Early Exit Networks for Computer Vision Pt.1

Graphical depiction of a generic early-exit in neural network architectures. taken from [6]

Context

Between October 24' and February 25', I worked did my masters thesis work on a relatively new type of neural networks architecture called Early-exit neural networks. A relatively new design approach to designing neural networks that aims to reduce latency of large models. Specifically I worked with networks for computer vision (CV)

The work aimed to achieve two main goals:

Enabling an early-exit model to be production-ready

Explore the understanding on their increased performance.

The results from this small research journey were very interesting and promising, but not deep enough to produce a paper (although the work continues and we will look into publishing).

This 2-part article comes wanting to share outside my academia circle this results. The first part introduces the early-exit idea and goes into some detail on one of the SOTA early-exit models, the Local-Global ViT and explains why even though its results are promising, using it in real life environments is not so straightforward. In the second part, I'll share the work I did to make the model deployment ready and I'll go in detail on the performance studies I carried on it and the implications of this findings in future use these fascinating new models.

Important note: At the time my thesis (Oct.24 - Feb.25) the Visual-Transformer (ViT) like models were at the top of the leader-boards for many if not all the CV challenges like object detection and Image Segmentation. Naturally the early-exits research looked into ViTs. At the time of starting my thesis there was a clear trend of increasing work in this junction. Hence, we will focus solely on models based on the ViT. This even though early-exits have a history in CV way before the advent of the transformer. As we will later see, this is quite convenient since the transformer architecture is quite modular and allows for early-exits to be placed more easily.

I hope you find this novel approach as interesting as I did and perhaps useful, if you are doing something similar :-)

Introduction

AI+CV in Robotics

Computer vision deep learning models achieve state-of-the-art performance across image recognition, segmentation, and object detection tasks, making them highly attractive for robotic applications.
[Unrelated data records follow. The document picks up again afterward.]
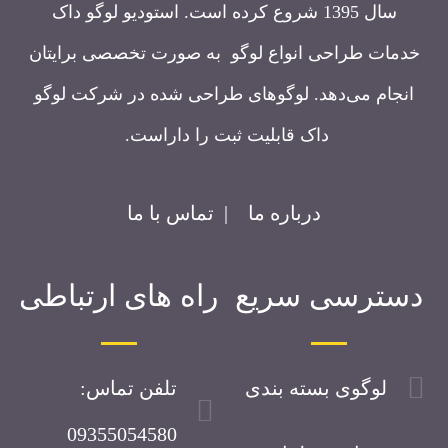
سال 1395 شروع کرده است. استودیو لوگو داک
خدمات طراحی انواع لوگو به صورت تخصصی برایتان
انجام می‌دهد. لوگوهای طراحی شده در شرکت لوگو
داک قابلیت ثبت را داراست.
درباره ما
|
تماس با ما
دسترسی سریع
راه های ارتباطی
لوگوی بسته بندی
تلفن تماس:
09355054580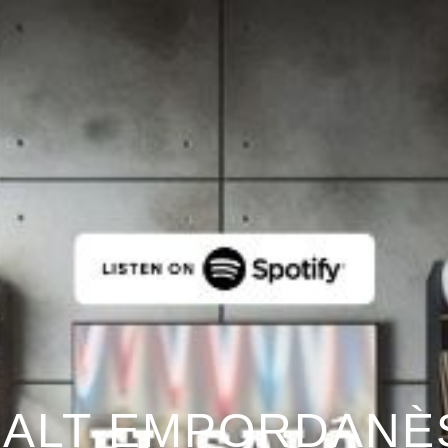
 ALT-EMPORDANÈ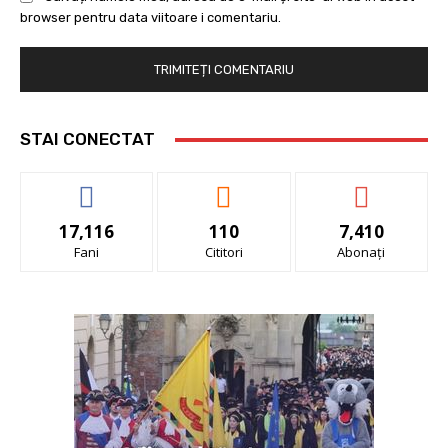
browser pentru data viitoare i comentariu.
STAI CONECTAT
17,116
110
7,410
Fani
Cititori
Abonați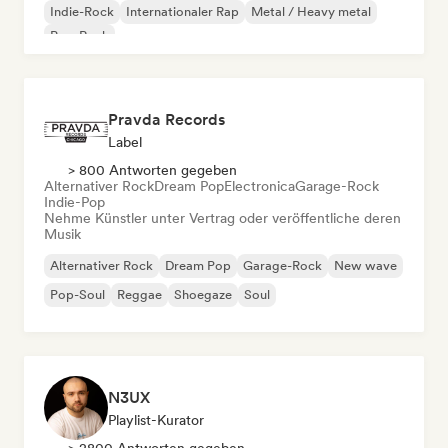
Indie-Rock
Internationaler Rap
Metal / Heavy metal
Pop-Rock
Pravda Records
Label
> 800 Antworten gegeben
Alternativer Rock
Dream Pop
Electronica
Garage-Rock
Indie-Pop
Nehme Künstler unter Vertrag oder veröffentliche deren
Musik
Alternativer Rock
Dream Pop
Garage-Rock
New wave
Pop-Soul
Reggae
Shoegaze
Soul
N3UX
Playlist-Kurator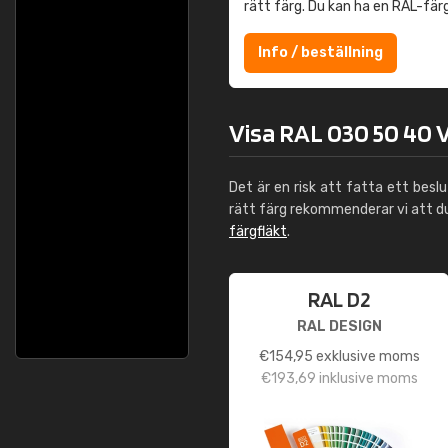
rätt färg. Du kan ha en RAL-fär
Info / beställning
Visa RAL 030 50 40 V
Det är en risk att fatta ett besl
rätt färg rekommenderar vi att 
färgfläkt
.
RAL D2
RAL DESIGN
€
154,95
exklusive moms
€
193,69
inklusive moms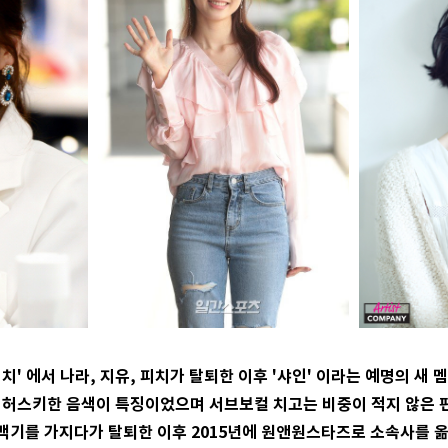
치치' 에서 나라, 지유, 피치가 탈퇴한 이후 '샤인' 이라는 예명의 새
허스키한 음색이 특징이었으며 서브보컬 치고는 비중이 적지 않은 
백기를 가지다가 탈퇴한 이후 2015년에 원앤원스타즈로 소속사를 옮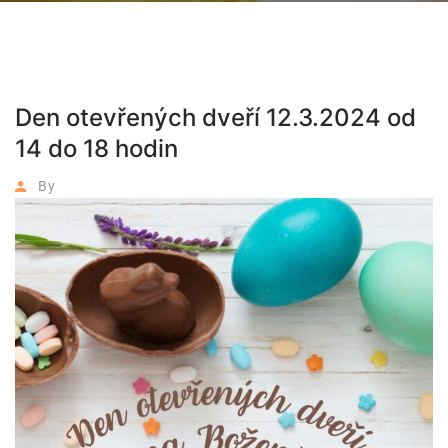
Den otevřených dveří 12.3.2024 od
14 do 18 hodin
By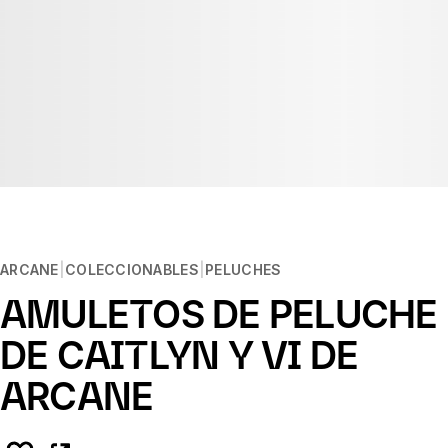
ARCANE
COLECCIONABLES
PELUCHES
AMULETOS DE PELUCHE
DE CAITLYN Y VI DE
ARCANE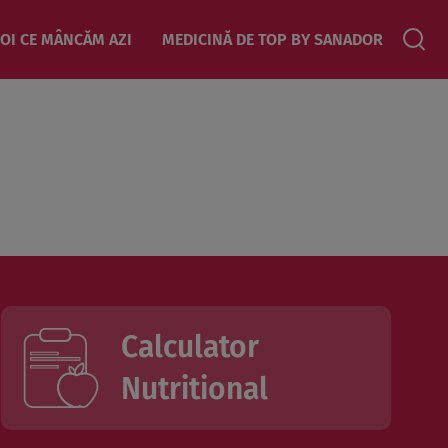
OI CE MÂNCĂM AZI
MEDICINĂ DE TOP BY SANADOR
Calculator
Nutritional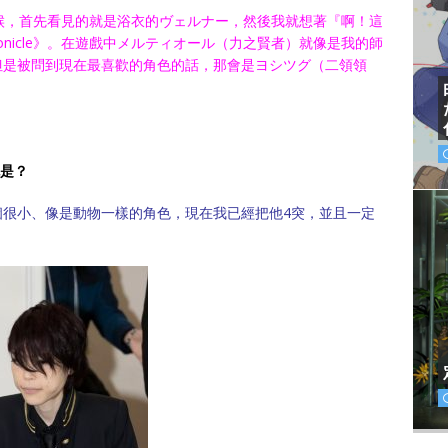
e》的時候，首先看見的就是浴衣的ヴェルナー，然後我就想著『啊！這
ronicle》。在遊戲中メルティオール（力之賢者）就像是我的師
但是被問到現在最喜歡的角色的話，那會是ヨシツグ（二領領
）
色是？
個很小、像是動物一樣的角色，現在我已經把他4突，並且一定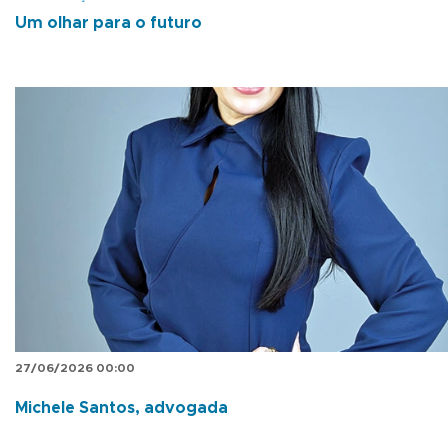
Um olhar para o futuro
27/06/2026 00:00
Michele Santos, advogada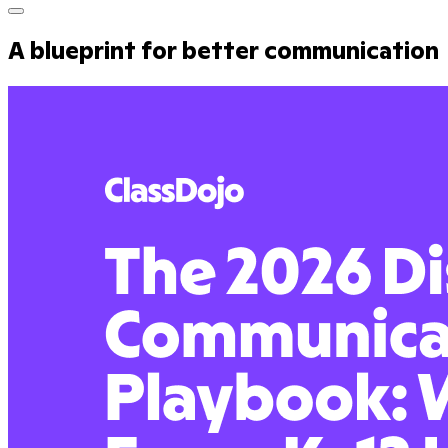
A blueprint for better communication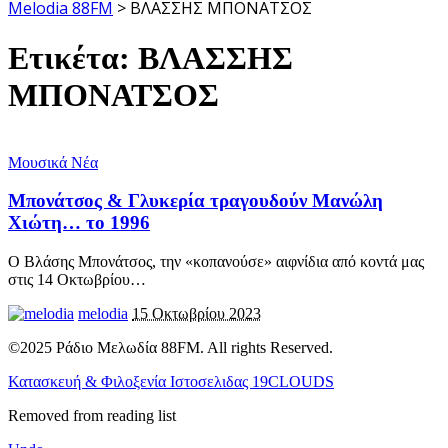
Melodia 88FM
>
ΒΛΑΣΣΗΣ ΜΠΟΝΑΤΣΟΣ
Ετικέτα:
ΒΛΑΣΣΗΣ
ΜΠΟΝΑΤΣΟΣ
Μουσικά Νέα
Μπονάτσος & Γλυκερία τραγουδούν Μανώλη
Χιώτη… το 1996
Ο Βλάσης Μπονάτσος, την «κοπανούσε» αιφνίδια από κοντά μας
στις 14 Οκτωβρίου
…
melodia
15 Οκτωβρίου 2023
©2025 Ράδιο Μελωδία 88FM. All rights Reserved.
Κατασκευή & Φιλοξενία Ιστοσελιδας 19CLOUDS
Removed from reading list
However, these models come with a significant drawback: computational latency. The high prediction time—how long it takes a model to process an image— makes using this models in robotics not trivial, as this systems typically run on resource-constrained hardware. While computational hardware continues to improve, AI models are growing even faster in size and complexity, creating an ever-widening gap between model requirements and available resources.

Scale issue of the Transformer

I will not dive deep on the details behind the transformer or the visual transformer, for that I’ve put some excellent resources at the end of the article. You don’t need to be extremely familiar with their architecture to understand this article, but for this section it would for sure help.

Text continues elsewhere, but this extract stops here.